Physics: Summer Prep!
I can't believe I haven't written since May! And it's JULY! I already mentioned a little bit in my previous post about how I go through all of my notes to myself in OneNote and make the corresponding changes during the summer. I have been making those changes for a few weeks now, mainly for my physics course (AP® is next!). I'm ALMOST done updating my packets, homework assignments, and quizzes. Check out some of the more significant changes I've been making below!
Update my homework cover page
In this past post, I shared my homework cover page that asks my students to reflect on the course skills they used to complete the homework and where they need to spend more time. I do this to help bring the skills into their vocabulary and to encourage them to be aware of their physics practice. These reflections are always AMAZING at the beginning of the year and then they just degrade over time. I also struggled to encourage thoughtful reflections since my homework rubric didn't actually reference the reflection! Basically, I couldn't officially "enforce" the reflection. I was really kicking myself for that one. Below is my updated homework cover page including new formatting of the reflection portion, my values as the header like in my packets, and an updated rubric at the bottom!

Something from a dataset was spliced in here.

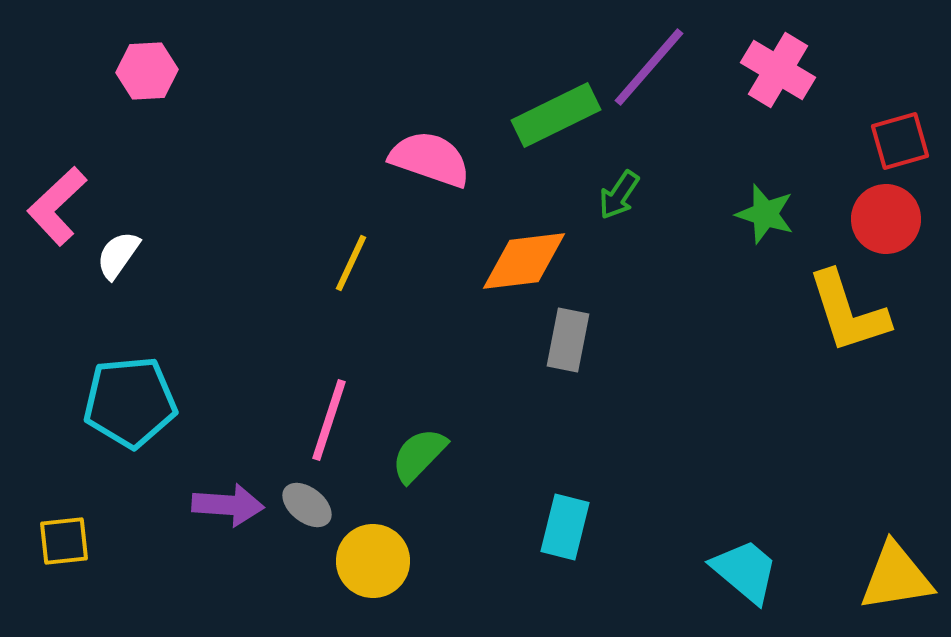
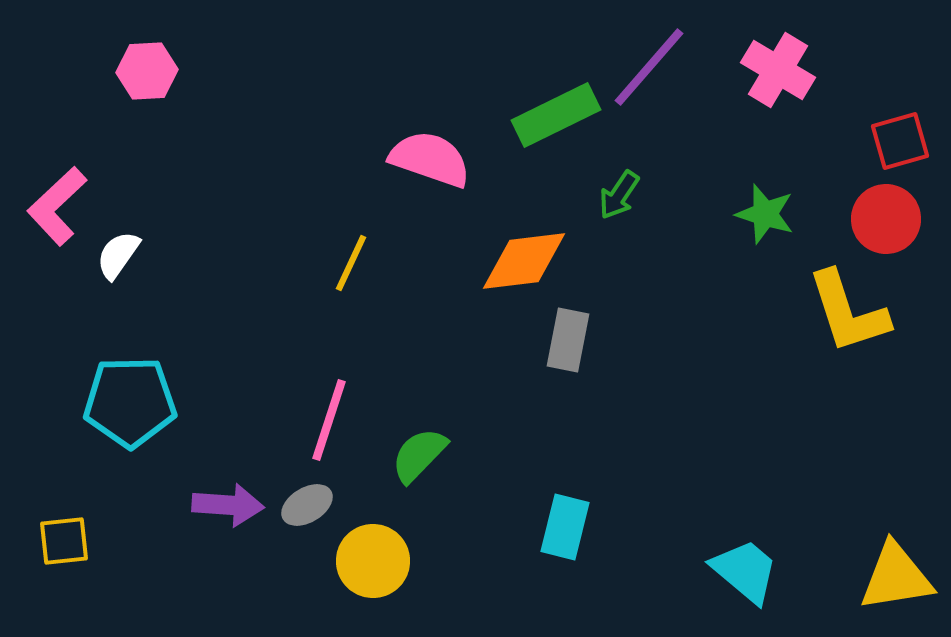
cyan pentagon: rotated 4 degrees clockwise
gray ellipse: rotated 69 degrees counterclockwise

I'm super excited to see how this update impacts the resulting reflections and their comfort with our course skills!
Shift to qualitative lab investigations
This year, I was incredibly frustrated with some of my lab activities. My physics students are not crazy comfortable with math (many times even in the most basic sense) and yet some of our explorations require linking physical phenomena to mathematical relationships. Honestly, usually this relationship is linear so I often have trouble seeing where the challenge is coming in. Further, this isn't the first year I have found this to be the case. I feel like I have to drag the students through quantitative relationships during labs, and if I'm doing all of the work, what are they getting out of it? After a few years of consistently trying to rework and rewrite these investigations, I'm going to try to focus more on qualitative experiments. I want to emphasize narrative results and encourage my students to think about how one change impacts a system, whether this change matches their developing intuition, and what this change could mean for other systems. I'm hoping this approach will free my students from the stress and anxiety the numbers cause and allow them to relax into observation and analysis.
Below is an example of a 2nd law lab I have completely rewritten for qualitative analysis only. I'll see how the kiddos respond.
New momentum chart
I have been using IFF charts for the last few years to model momentum transfer. I find these charts to be incredibly intuitive and useful, but my kids really don't. Some of the issues include:
- the center chart looks like a bar chart, but it isn't. It's a graph. This fact never really translated to the kids.
- the area of the center chart throws the kids off when they compare it to the first and third chart.
- the kids dive into making this chart without fully digesting the scenario (like considering which way is +, what is your system, which way is each object moving...)
- the kids forget that momentum is the area of the first and last bar chart.
I have tried to emphasize the key elements of the IFF charts, modeling them briefly and then providing thorough, slow practice to start, requiring the digestion of every aspect of the process. It hasn't helped. In energy, the LOL charts click with the kids almost instantaneously. Not these. I NEED a new chart. I did some internet browsing and was intrigued by the SOS chart. Then after weeks of sketching out some options, I came up with the BDA chart (B = Before, D = During, and A = After).
With this chart, I am striving to encourage the thorough digestion of the scenario with a more deliberate understanding of how momentum is determined. I don't want my students to just take an area because that seems like a good idea. I want them to know that momentum is determined by taking the product of mass and velocity. Further, I really like that they need to state the system as part of the chart. I enjoy this so much in the LOL that I wanted it with momentum too. I also really like having the modified FBD (free body diagram) in the chart to hopefully make the question of whether the system is isolated or not more transparent. I have NO idea if this chart will be better or worse. I'm actually rather nervous it will bomb. I'll let you know how it works out :)
Update my "online grading system"
In this past post, I wrote in detail about my student tracker sheets (summary of a student's skill scores which are shared with each individual student) which are linked to my gradebook. This year, I'm going to have the student tracker sheets link to my gradebook even more completely. I'm striving to have ALL of the student scores for each skill automatically populate in the student's individual trackers the moment they are entered into my gradebook. This required quite a lot of programming in Google Sheets, but I THINK everything is in working order. Here is the updated tracker sheet.
All of the scores you see filled in are from my own gradebook. I used to only provide students with their overall grade. Now they can see everything! The only area on the sheet my students can edit is the reassess section in which they can type hypothetical scores to see how their overall average would change with a reassessment. I'm also really nervous about how this is going to go as programming is certainly not my area of expertise. But I've already made all of the templates for next year's students and things are running smoothly so far!!
I think this is a pretty good overview of what I've been doing. As I move into my AP® work for the summer, I will write again!